Cabinet Office minister Michael Ellis, responding to an urgent question from Labour, told MPs in the Commons: “The Prime Minister will be issuing a letter in relation to Lord Geidt’s announcement. Both Lord Geidt’s letter and the Prime Minister’s reply will be deposited in the House shortly.”

He added: “The Government is particularly disappointed, of course, that Lord Geidt has taken this decision as only very recently, as this House knows from the debate last week, significant changes were made to the role and status of the independent adviser on ministers’ interests.

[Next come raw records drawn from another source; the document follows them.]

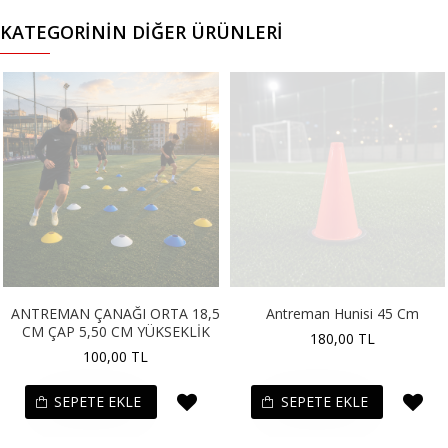
KATEGORININ DIĞER ÜRÜNLERI
ANTREMAN ÇANAĞI ORTA 18,5
Antreman Hunisi 45 Cm
CM ÇAP 5,50 CM YÜKSEKLİK
180,00 TL
100,00 TL
SEPETE EKLE
SEPETE EKLE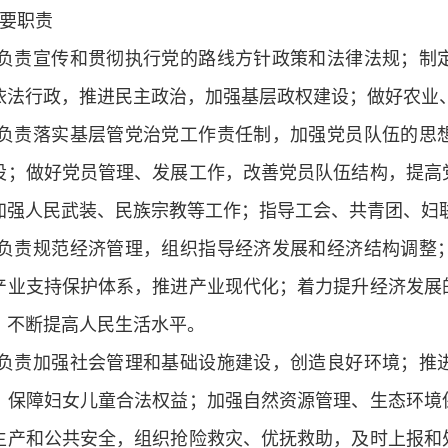
要职责
负责宣传和贯彻执行党的路线方针政策和法律法规；制
依法行政，推进民主政治，加强基层政权建设；做好农业
负责落实基层管党治党工作责任制，加强党员队伍的思
设；做好党员管理、发展工作，改善党员队伍结构，提高
加强人民武装、民族宗教等工作；指导工会、共青团、妇
负责规范经济管理，组织指导经济发展和经济结构调整
产业支持保护体系，推进产业现代化；着力提升经济发展
，不断提高人民生活水平。
负责加强社会管理和基础设施建设，创造良好环境；推
，保障妇女儿童合法权益；加强自然资源管理、生态环境
生产和公共安全，组织抢险救灾、优抚救助，及时上报和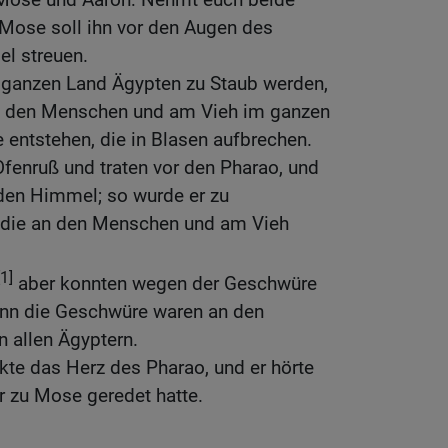
 Mose soll ihn vor den Augen des
l streuen.
 ganzen Land Ägypten zu Staub werden,
n den Menschen und am Vieh im ganzen
entstehen, die in Blasen aufbrechen.
fenruß und traten vor den Pharao, und
den Himmel; so wurde er zu
 die an den Menschen und am Vieh
[1]
aber konnten wegen der Geschwüre
denn die Geschwüre waren an den
 allen Ägyptern.
kte das Herz des Pharao, und er hörte
rr zu Mose geredet hatte.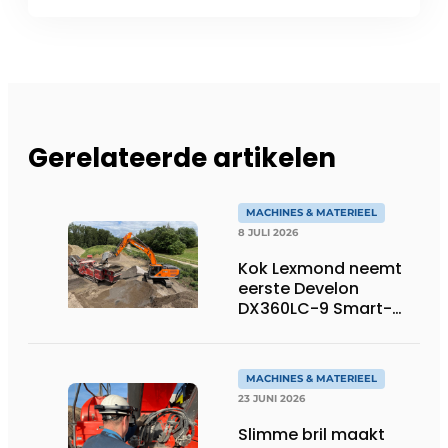
Gerelateerde artikelen
MACHINES & MATERIEEL
8 JULI 2026
Kok Lexmond neemt
eerste Develon
DX360LC-9 Smart-
rupsgraafmachine in
gebruik
MACHINES & MATERIEEL
23 JUNI 2026
Slimme bril maakt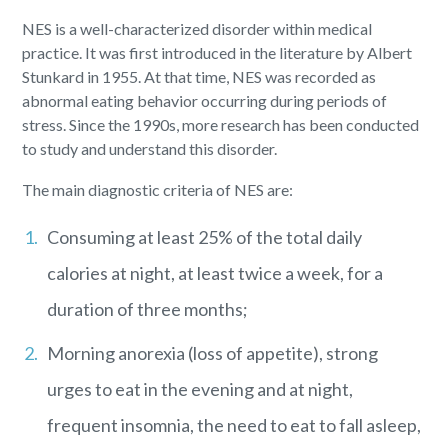
NES is a well-characterized disorder within medical
practice. It was first introduced in the literature by Albert
Stunkard in 1955. At that time, NES was recorded as
abnormal eating behavior occurring during periods of
stress. Since the 1990s, more research has been conducted
to study and understand this disorder.
The main diagnostic criteria of NES are:
Consuming at least 25% of the total daily
calories at night, at least twice a week, for a
duration of three months;
Morning anorexia (loss of appetite), strong
urges to eat in the evening and at night,
frequent insomnia, the need to eat to fall asleep,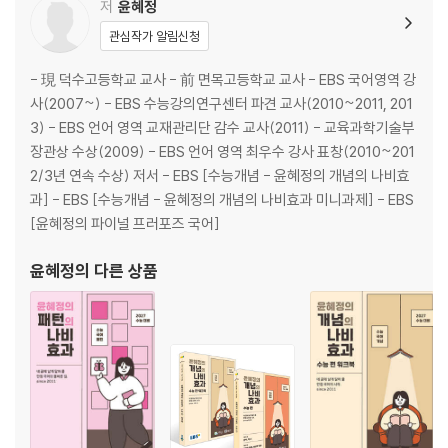
14. 문제 패턴 2_조금 더 생각해
저
윤혜정
15. 문제 패턴 3_〈보기〉 속 사례에 반응해
관심작가 알림신청
정답 모아서 보기
- 現 덕수고등학교 교사 - 前 면목고등학교 교사 - EBS 국어영역 강
2. 문법
사(2007~) - EBS 수능강의연구센터 파견 교사(2010~2011, 201
3) - EBS 언어 영역 교재관리단 감수 교사(2011) - 교육과학기술부
01. 음운의 변동 1
장관상 수상(2009) - EBS 언어 영역 최우수 강사 표창(2010~201
02. 음운의 변동 2
2/3년 연속 수상) 저서 - EBS [수능개념 - 윤혜정의 개념의 나비효
03. 품사 1
과] - EBS [수능개념 - 윤혜정의 개념의 나비효과 미니과제] - EBS
04. 품사 2
[윤혜정의 파이널 프러포즈 국어]
05. 형태소와 단어
06. 단어의 의미 관계
윤혜정
의 다른 상품
07. 문장 성분 1
08. 문장 성분 2
09. 문장의 구조
10. 종결/높임 표현
11. 시간/피동/사동 표현
12. 인용/부정 표현
13. 담화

“These changes represent the most substantial strengthening of the role of the independent adviser since its creation.”

Mr Ellis refused to give further details about the “sensitive matter” Lord Geidt had been asked to advise on.

Labour MP Fleur Anderson said: “Can the minister confirm whether this relates to a direct or indirect financial interest of the Prime Minister, a family member, a friend or a donor?”

But Mr Ellis said on “sensitive matters” it was ” not obviously appropriate to dwell on those, as is clear”.

“The letters will speak for themselves,” he added.